Невероятное состояние освобождения. Не надо думать о выражении собственного лица. Почему-то это оказалось самым важным. Проснулся и лежи себе с отквашенной губой и набрякшими веками. Эдакий немолодой и некрасивый. И очень хорошо! Какой есть. Можно полежать, глядя в ситцевое окошко, удивиться изобретательности тетки, из бывшего платья сварганившей занавески. Он почему-то хорошо помнил это платье. Она приходила в нем в гости, когда он был еще вполне, работал завотделом, писал статьи на «морально-этические темы», страдал от цензуры и дураков начальников, чехвостил замредакторшу Нюрку за то, что «дело не защищает». В общем, жил в системе и был системой и теткой уважаем. Вот она пришла к ним в только что сшитом платье, Маруся зацокала: «Ах ситчик, ах, ситчик», – и вот, пожалуйста, не прошло и сотни лет – висит платьице на окошке, и он может не вставать, может лежать и думать и ждать, когда в хаосе мыслей появится та, которая отодвинет плечиком другие мысли и будет дразнить его, будет уволакивать черт-те куда, пока он не вспрыгнет и не запишет: «На-дя! На-дя! Какое странное имя. Будто дятел настучал». И он возликует и растопит печь, потому что, оказывается, этой гениальной фразы ему не хватало, и теперь пойдет-поедет, и таки поедет на самом деле, пьеса побежит как сумасшедшая, а он при этом будет оставаться в голом виде, и ему надует слева, а справа будет жарко от печки и очень будет хотеться в уборную, где это у вас, напишет он, и вместе с героем выскочит на улицу, под дождь, оказывается, на улице дождь, вот откуда «настучал», от него, дождя, природа родила ему потрясающие слова: «На-дя! На-дя!»

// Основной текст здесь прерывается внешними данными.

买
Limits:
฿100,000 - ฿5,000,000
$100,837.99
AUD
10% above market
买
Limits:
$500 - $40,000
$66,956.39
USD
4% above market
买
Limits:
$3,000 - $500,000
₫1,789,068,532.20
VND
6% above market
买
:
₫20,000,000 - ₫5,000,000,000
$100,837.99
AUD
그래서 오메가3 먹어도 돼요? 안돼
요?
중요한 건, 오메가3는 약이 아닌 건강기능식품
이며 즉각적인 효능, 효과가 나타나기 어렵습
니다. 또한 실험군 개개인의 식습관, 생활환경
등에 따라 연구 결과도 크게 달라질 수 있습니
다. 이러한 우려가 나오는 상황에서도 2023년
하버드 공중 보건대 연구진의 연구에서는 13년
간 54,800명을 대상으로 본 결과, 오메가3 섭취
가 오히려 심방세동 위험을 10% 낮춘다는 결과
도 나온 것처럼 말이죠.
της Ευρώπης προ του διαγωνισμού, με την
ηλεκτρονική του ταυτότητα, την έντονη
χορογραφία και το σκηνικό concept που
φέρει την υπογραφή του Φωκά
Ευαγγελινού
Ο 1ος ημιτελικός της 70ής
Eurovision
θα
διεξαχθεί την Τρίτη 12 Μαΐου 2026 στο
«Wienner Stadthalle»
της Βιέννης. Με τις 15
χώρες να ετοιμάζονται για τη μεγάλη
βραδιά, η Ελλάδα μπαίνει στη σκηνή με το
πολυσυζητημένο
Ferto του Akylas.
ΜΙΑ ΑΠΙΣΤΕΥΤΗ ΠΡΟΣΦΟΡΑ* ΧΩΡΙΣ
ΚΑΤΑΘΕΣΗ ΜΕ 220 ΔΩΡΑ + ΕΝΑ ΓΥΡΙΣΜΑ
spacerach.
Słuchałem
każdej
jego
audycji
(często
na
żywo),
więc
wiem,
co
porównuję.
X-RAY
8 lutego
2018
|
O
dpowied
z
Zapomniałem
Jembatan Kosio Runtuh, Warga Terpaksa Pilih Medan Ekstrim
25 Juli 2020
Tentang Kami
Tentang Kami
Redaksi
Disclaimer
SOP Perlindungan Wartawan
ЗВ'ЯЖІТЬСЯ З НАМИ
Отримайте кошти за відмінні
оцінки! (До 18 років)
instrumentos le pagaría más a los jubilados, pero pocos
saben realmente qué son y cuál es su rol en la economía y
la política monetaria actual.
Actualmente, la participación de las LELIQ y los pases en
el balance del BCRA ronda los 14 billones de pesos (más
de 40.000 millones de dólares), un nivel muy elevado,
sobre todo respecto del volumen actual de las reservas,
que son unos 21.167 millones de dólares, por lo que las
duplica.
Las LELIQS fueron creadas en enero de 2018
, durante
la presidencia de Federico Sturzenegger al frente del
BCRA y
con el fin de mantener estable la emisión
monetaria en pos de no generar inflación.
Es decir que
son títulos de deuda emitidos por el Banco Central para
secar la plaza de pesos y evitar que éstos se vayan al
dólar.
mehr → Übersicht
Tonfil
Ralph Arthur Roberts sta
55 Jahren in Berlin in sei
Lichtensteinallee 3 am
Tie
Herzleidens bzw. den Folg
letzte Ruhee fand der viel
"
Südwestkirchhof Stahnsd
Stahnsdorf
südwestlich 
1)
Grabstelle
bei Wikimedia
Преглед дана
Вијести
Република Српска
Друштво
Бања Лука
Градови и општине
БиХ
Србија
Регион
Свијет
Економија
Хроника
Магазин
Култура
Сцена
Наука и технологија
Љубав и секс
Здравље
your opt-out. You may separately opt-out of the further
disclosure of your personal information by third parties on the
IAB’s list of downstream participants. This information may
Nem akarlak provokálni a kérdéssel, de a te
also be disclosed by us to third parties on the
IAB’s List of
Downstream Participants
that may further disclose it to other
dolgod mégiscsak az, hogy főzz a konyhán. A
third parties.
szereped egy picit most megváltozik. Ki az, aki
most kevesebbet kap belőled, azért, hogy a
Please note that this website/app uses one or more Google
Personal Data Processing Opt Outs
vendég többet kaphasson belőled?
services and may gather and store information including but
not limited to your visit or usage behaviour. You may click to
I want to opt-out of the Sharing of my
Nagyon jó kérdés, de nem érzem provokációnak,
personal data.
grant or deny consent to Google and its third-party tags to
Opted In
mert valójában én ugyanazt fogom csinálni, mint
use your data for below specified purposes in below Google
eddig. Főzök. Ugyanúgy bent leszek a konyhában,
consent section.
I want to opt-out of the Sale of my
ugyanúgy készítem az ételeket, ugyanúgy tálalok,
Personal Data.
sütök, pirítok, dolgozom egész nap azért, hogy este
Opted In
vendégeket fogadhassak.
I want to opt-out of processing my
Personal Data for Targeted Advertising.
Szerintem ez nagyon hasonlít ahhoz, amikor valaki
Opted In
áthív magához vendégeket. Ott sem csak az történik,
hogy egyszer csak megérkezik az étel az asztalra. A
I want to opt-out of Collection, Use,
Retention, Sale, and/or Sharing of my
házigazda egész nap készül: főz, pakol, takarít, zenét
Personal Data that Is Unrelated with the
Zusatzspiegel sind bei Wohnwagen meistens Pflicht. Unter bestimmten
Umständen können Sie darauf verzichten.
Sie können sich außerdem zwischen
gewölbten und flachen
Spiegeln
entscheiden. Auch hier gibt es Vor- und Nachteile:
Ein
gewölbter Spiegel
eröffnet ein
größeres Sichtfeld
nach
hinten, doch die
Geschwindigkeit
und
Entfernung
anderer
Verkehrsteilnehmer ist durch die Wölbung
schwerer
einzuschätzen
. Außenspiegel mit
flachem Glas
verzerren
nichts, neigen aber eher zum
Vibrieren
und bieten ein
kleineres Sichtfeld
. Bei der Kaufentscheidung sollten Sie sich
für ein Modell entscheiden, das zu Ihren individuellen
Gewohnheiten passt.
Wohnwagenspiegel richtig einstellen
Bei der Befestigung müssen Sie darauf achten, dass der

У него были сложности с именем героини. Он писал: Ирина (условно). Но какая она к черту Ирина? Ирина – это узкая ступня и торчащий резец во рту, а его героиня с приросшей мочкой и с огромным костистым пространством от шеи и до груди, эдакое плоскогорье Тибет, эдакое неправильное географическое строение со сбежавшей на юг грудью. Вот это и может называться Надей и ничем другим. Он исстрадался от невозникшего имени, от его нерожденности. А, оказывается, как просто: «На-дя! На-дя! Будто дятел настучал…»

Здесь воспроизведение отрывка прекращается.